A new study by the Federal Reserve Bank of New York says that in the next few months, delinquent student loans will show up on credit records for the first time since the pandemic. This could cause “substantial declines” in the FICO scores of more than 9 million Americans.
A little more than 15% of people with student loans are likely behind on their payments now, according to the study. This is a little more than before the pandemic. Some people may have a harder time getting home or car loans, or their credit card limits may go down.
People who took out student loans have had to make regular monthly payments on them for more than a year now, since the Biden administration stopped the COVID-era pause on the program.
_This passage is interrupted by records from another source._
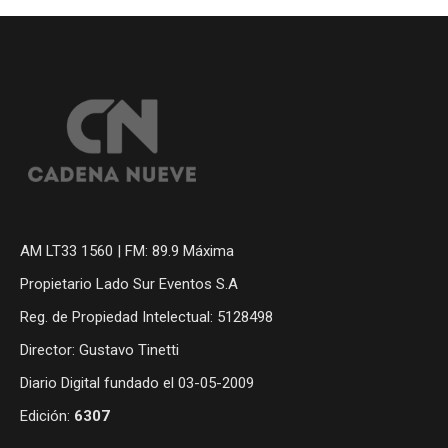
AM LT33 1560 | FM: 89.9 Máxima
Propietario Lado Sur Eventos S.A
Reg. de Propiedad Intelectual: 5128498
Director: Gustavo Tinetti
Diario Digital fundado el 03-05-2009
Edición:
6307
But for a short time, they were helped by a process called “onboarding,” when loan servicers were not allowed to tell credit agencies about late or missed payments.
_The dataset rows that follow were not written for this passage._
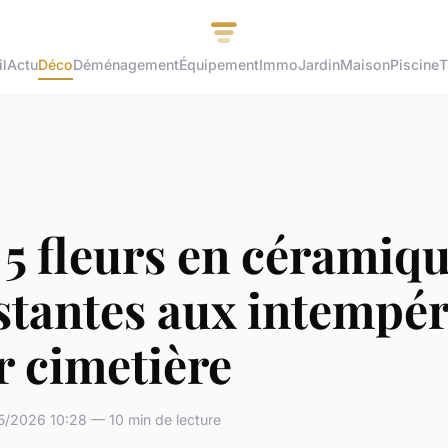
l
Actu
Déco
Déménagement
Équipement
Immo
Jardin
Maison
Piscine
T
5 fleurs en céramiq
stantes aux intempér
r cimetière
5/2026 10:28 — 10 min de lecture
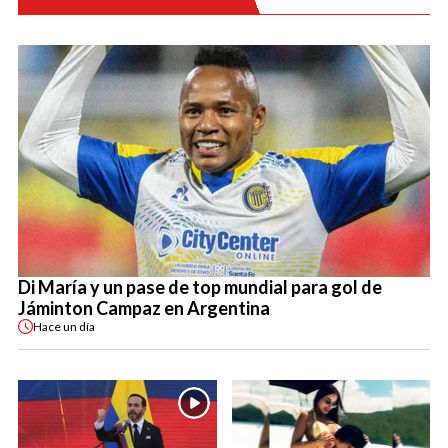
Di María y un pase de top mundial para gol de
Jáminton Campaz en Argentina
Hace
un día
In September, that grace period was over. Servicers can’t report a loan as overdue until it’s been past due for 90 days, so Americans’ credit scores are only now showing that they have late student loan payments.
People who are behind on their payments could see a big change in their reputation. According to the study from the New York Fed, someone with average credit can lose more than 150 points on their FICO score if they are late on their student loans. It can take away 87 points from the scores of risky borrowers, whose scores are below 660.
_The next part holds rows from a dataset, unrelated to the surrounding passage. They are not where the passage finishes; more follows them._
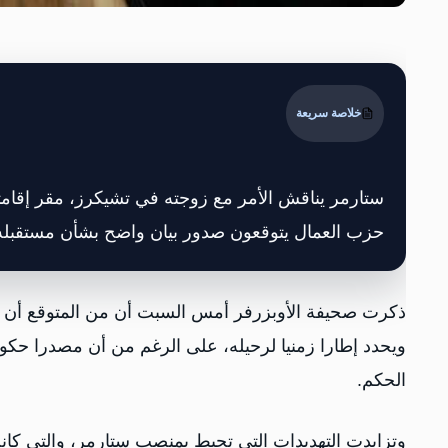
خلاصة سريعة
ستارمر يناقش الأمر مع زوجته في تشيكرز، مقر إقامته
حزب العمال يتوقعون ⁠صدور بيان واضح بشأن مستقبله ب
ذكرت صحيفة الأوبزرفر أمس السبت أن من المتوقع أن يست
ويحدد إطارا زمنيا لرحيله، على ​الرغم من أن مصدرا حكو
الحكم.
وتزايدت التهديدات التي تحيط بمنصب ستارمر، والتي كان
When student loans started to be paid back, the Biden government did a number of things to help people get caught up on their payments. One of those was the Fresh Start program, which helped people who had fallen behind on their payments get back on track without having to pay any extra fees. The Department of Education says that only about 900,000 people took advantage of the deal, leaving millions more still in default.
The recent uncertainty about the status of the student loan program might not be making things better. In reaction to a court ruling, the administration has been blocking access to income-driven repayment plans for the past month. These plans limit how much borrowers owe each month to a percentage of their earnings. This has left many people with fewer ways to deal with their debts. Finally, those forms were available again on Wednesday.
Many people also think that the Trump administration will start collecting on people who don’t pay their student loans again sometime this year, but it’s not clear if they have a plan for doing so. This can include taking money out of people’s paychecks and government benefits like Social Security payments. Things are even less clear now that the government has said that the student loan program will be moved from the Department of Education to the Small Business government.
Credit bureau data has always been used by the New York Fed to keep track of the amount of past-due student loans. However, that was not possible during the pandemic payment pause and onboarding time because agencies were not told about late payments. It used both the Department of Education’s data on its own student debt portfolio and information on loans that were past due that were not owned by the government to come up with its new estimate. VantageScore, a company that does credit modeling, also said that there are about 9 million loans that are past due.